HSBC maintained ‘Buy’ on Escorts; cut TP to Rs770 from Rs980.
  • Tractor demand may bottom out in H2 as 3 states should see pick up in monsoons.
  • The slowdown in construction activity leads to falling in rural labour prices which is negative.
  • TP cut led by lower valuation multiple due to demand deterioration.
Macquarie maintained ‘Outperform’ on NCC; cut TP to Rs108 from Rs122.
  • Affordable housing project to start in December quarter. Balance sheet in decent shape; working capital to gradually reduce.
  • Cut EPS by 16% and 10% respectively for the current and the next financial year to factor in the slowdown in Andhra Pradesh.
  • Still remains best mid-cap pick in the construction space.
HSBC maintained ‘Hold’ on Glenmark Pharma; cut TP to Rs435 from Rs480.
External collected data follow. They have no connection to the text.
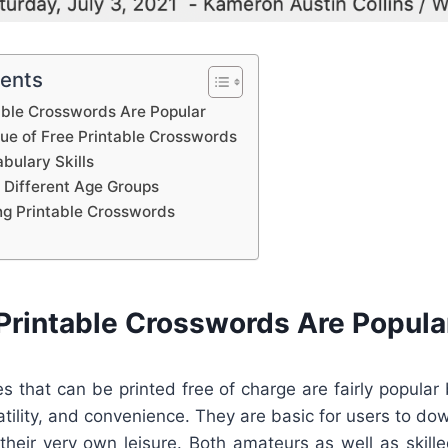
tents
able Crosswords Are Popular
lue of Free Printable Crosswords
bulary Skills
 Different Age Groups
ing Printable Crosswords
Printable Crosswords Are Popula
s that can be printed free of charge are fairly popular
satility, and convenience. They are basic for users to dow
 their very own leisure. Both amateurs as well as skil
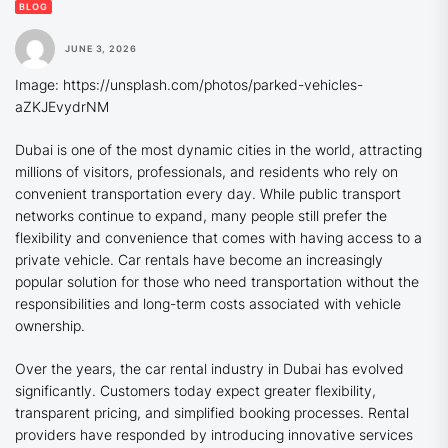
BLOG
JUNE 3, 2026
Image: https://unsplash.com/photos/parked-vehicles-
aZKJEvydrNM
Dubai is one of the most dynamic cities in the world, attracting
millions of visitors, professionals, and residents who rely on
convenient transportation every day. While public transport
networks continue to expand, many people still prefer the
flexibility and convenience that comes with having access to a
private vehicle. Car rentals have become an increasingly
popular solution for those who need transportation without the
responsibilities and long-term costs associated with vehicle
ownership.
Over the years, the car rental industry in Dubai has evolved
significantly. Customers today expect greater flexibility,
transparent pricing, and simplified booking processes. Rental
providers have responded by introducing innovative services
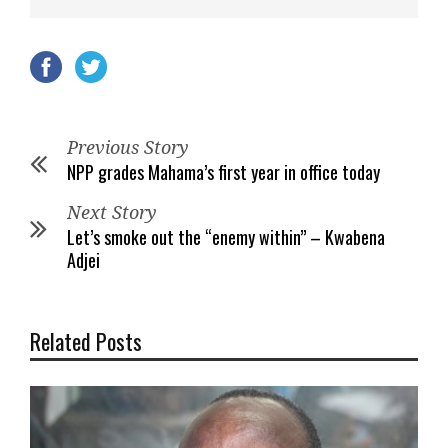
Previous Story
NPP grades Mahama’s first year in office today
Next Story
Let’s smoke out the “enemy within” – Kwabena
Adjei
Related Posts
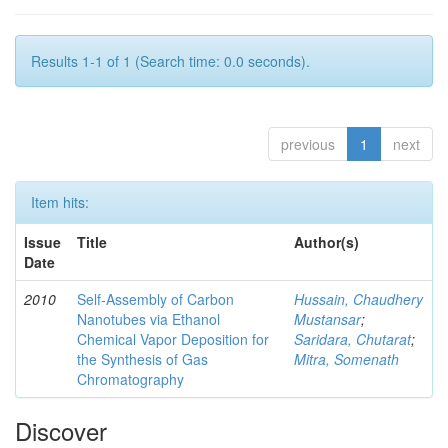
Results 1-1 of 1 (Search time: 0.0 seconds).
previous
1
next
Item hits:
Issue
Title
Author(s)
Date
2010
Self-Assembly of Carbon
Hussain, Chaudhery
Nanotubes via Ethanol
Mustansar
;
Chemical Vapor Deposition for
Saridara, Chutarat
;
the Synthesis of Gas
Mitra, Somenath
Chromatography
Discover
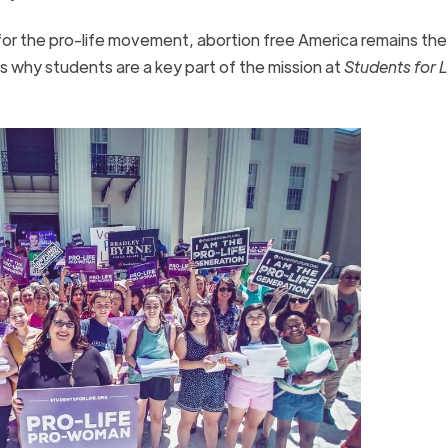
for the pro-life movement, abortion free America remains the
is why students are a key part of the mission at
Students for L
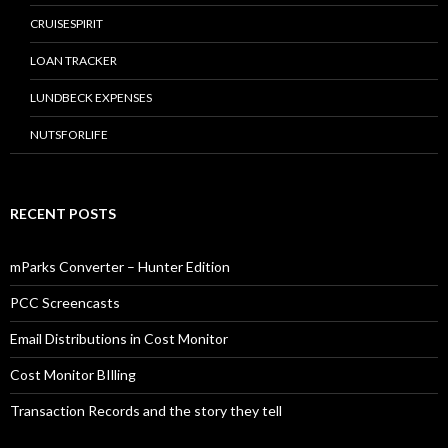
CRUISESPIRIT
LOAN TRACKER
LUNDBECK EXPENSES
NUTSFORLIFE
RECENT POSTS
mParks Converter – Hunter Edition
PCC Screencasts
Email Distributions in Cost Monitor
Cost Monitor BIlling
Transaction Records and the story they tell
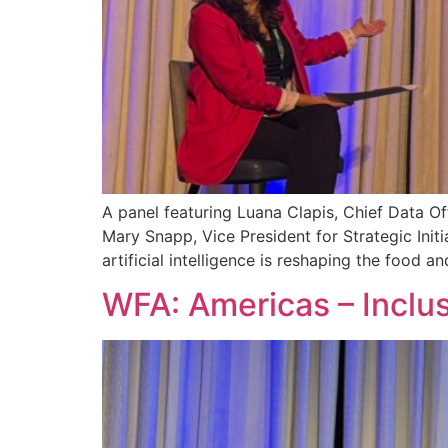
A panel featuring Luana Clapis, Chief Data Of
Mary Snapp, Vice President for Strategic Ini
artificial intelligence is reshaping the food 
WFA: Americas – Inclus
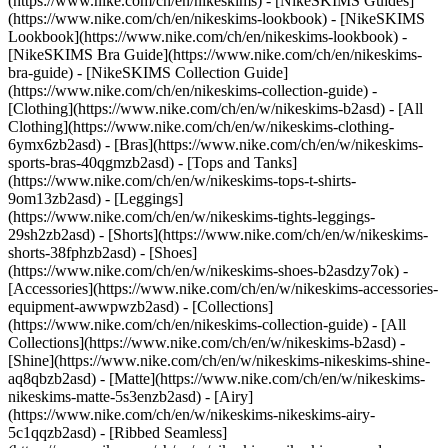
(https://www.nike.com/ch/en/nikeskims) - [NikeSKIMS Guides]
(https://www.nike.com/ch/en/nikeskims-lookbook) - [NikeSKIMS
Lookbook](https://www.nike.com/ch/en/nikeskims-lookbook) -
[NikeSKIMS Bra Guide](https://www.nike.com/ch/en/nikeskims-
bra-guide) - [NikeSKIMS Collection Guide]
(https://www.nike.com/ch/en/nikeskims-collection-guide)
-
[Clothing](https://www.nike.com/ch/en/w/nikeskims-b2asd) - [All
Clothing](https://www.nike.com/ch/en/w/nikeskims-clothing-
6ymx6zb2asd) - [Bras](https://www.nike.com/ch/en/w/nikeskims-
sports-bras-40qgmzb2asd) - [Tops and Tanks]
(https://www.nike.com/ch/en/w/nikeskims-tops-t-shirts-
9om13zb2asd) - [Leggings]
(https://www.nike.com/ch/en/w/nikeskims-tights-leggings-
29sh2zb2asd) - [Shorts](https://www.nike.com/ch/en/w/nikeskims-
shorts-38fphzb2asd) - [Shoes]
(https://www.nike.com/ch/en/w/nikeskims-shoes-b2asdzy7ok) -
[Accessories](https://www.nike.com/ch/en/w/nikeskims-accessories-
equipment-awwpwzb2asd)
- [Collections]
(https://www.nike.com/ch/en/nikeskims-collection-guide) - [All
Collections](https://www.nike.com/ch/en/w/nikeskims-b2asd) -
[Shine](https://www.nike.com/ch/en/w/nikeskims-nikeskims-shine-
aq8qbzb2asd) - [Matte](https://www.nike.com/ch/en/w/nikeskims-
nikeskims-matte-5s3enzb2asd) - [Airy]
(https://www.nike.com/ch/en/w/nikeskims-nikeskims-airy-
5c1qqzb2asd) - [Ribbed Seamless]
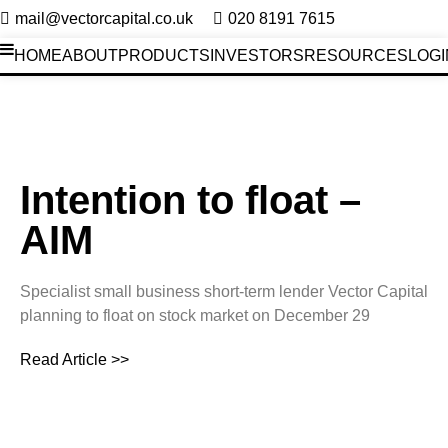
mail@vectorcapital.co.uk
020 8191 7615
HOME
ABOUT
PRODUCTS
INVESTORS
RESOURCES
LOGI
Investors News
Intention to float –
AIM
Specialist small business short-term lender Vector Capital
planning to float on stock market on December 29
Read Article >>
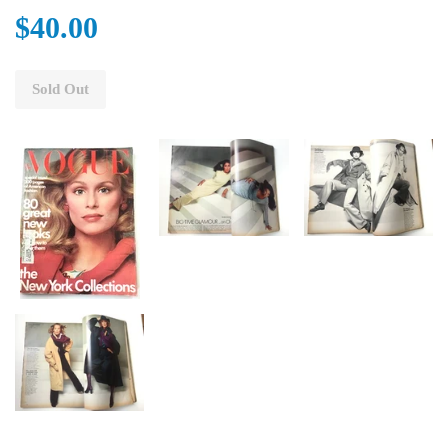
$40.00
Sold Out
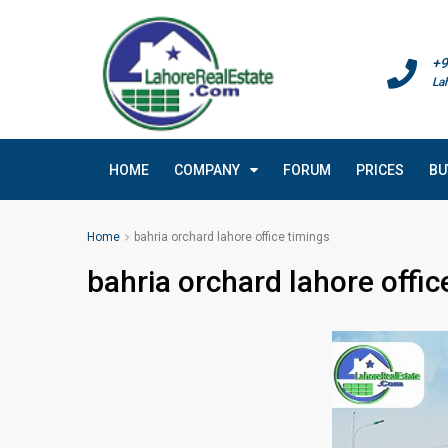
+9
La
HOME
COMPANY
FORUM
PRICES
BU
Home
bahria orchard lahore office timings
bahria orchard lahore offic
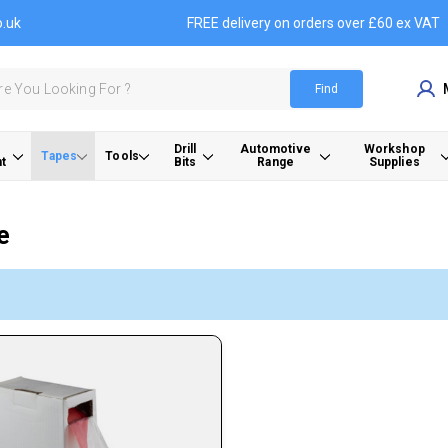
o.uk
FREE delivery on orders over £60 ex VAT
Find
Drill
Automotive
Workshop
Tapes
Tools
t
Bits
Range
Supplies
e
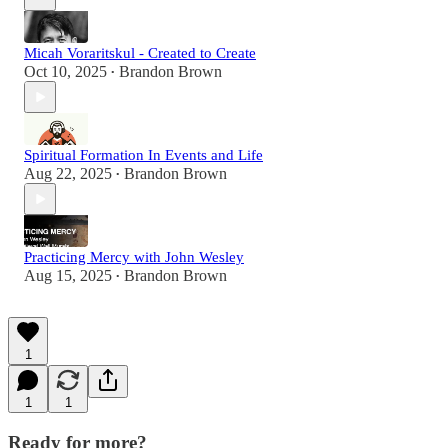
Micah Voraritskul - Created to Create
Oct 10, 2025
Brandon Brown
•
Spiritual Formation In Events and Life
Aug 22, 2025
Brandon Brown
•
Practicing Mercy with John Wesley
Aug 15, 2025
Brandon Brown
•
1
1
1
Ready for more?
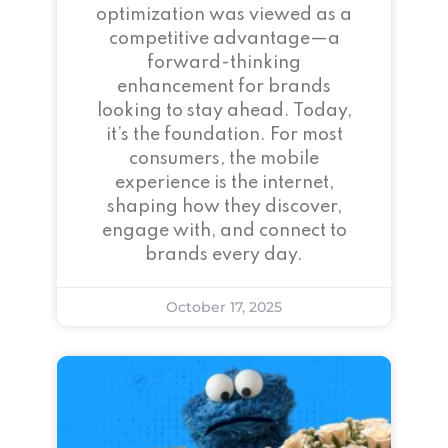
optimization was viewed as a
competitive advantage—a
forward-thinking
enhancement for brands
looking to stay ahead. Today,
it’s the foundation. For most
consumers, the mobile
experience is the internet,
shaping how they discover,
engage with, and connect to
brands every day.
October 17, 2025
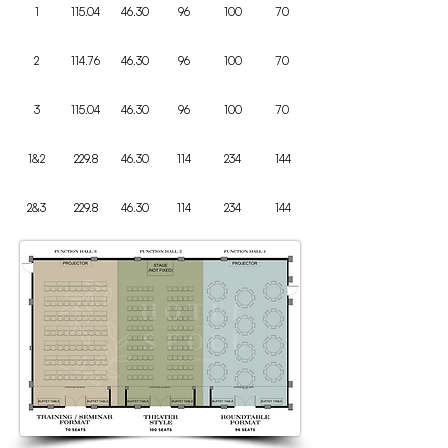
1
115.04
46.30
96
100
70
2
114.76
46.30
96
100
70
3
115.04
46.30
96
100
70
1&2
229.8
46.30
114
234
144
2&3
229.8
46.30
114
234
144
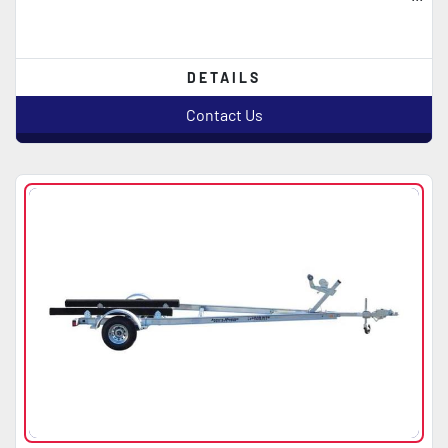
DETAILS
Contact Us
  • Efforts were ongoing to unlock value after reorganising business in three distinct entities.
  • Stake sale in API and non-core assets to reduce debt but timing is uncertain.
  • Notable operational performance and value unlocking key trigger.
Goldman Sachs upgraded to ‘Buy’ from ‘Neutral’ on Bandhan Bank; hiked TP to Rs615 from Rs594.
  • Asset quality overdone; benefit from moderating interest rates.
  • Benign asset quality and healthy loan growth to drive profitability.
  • Expect net profit CAGR of 30% over FY20-22 largely on higher margins.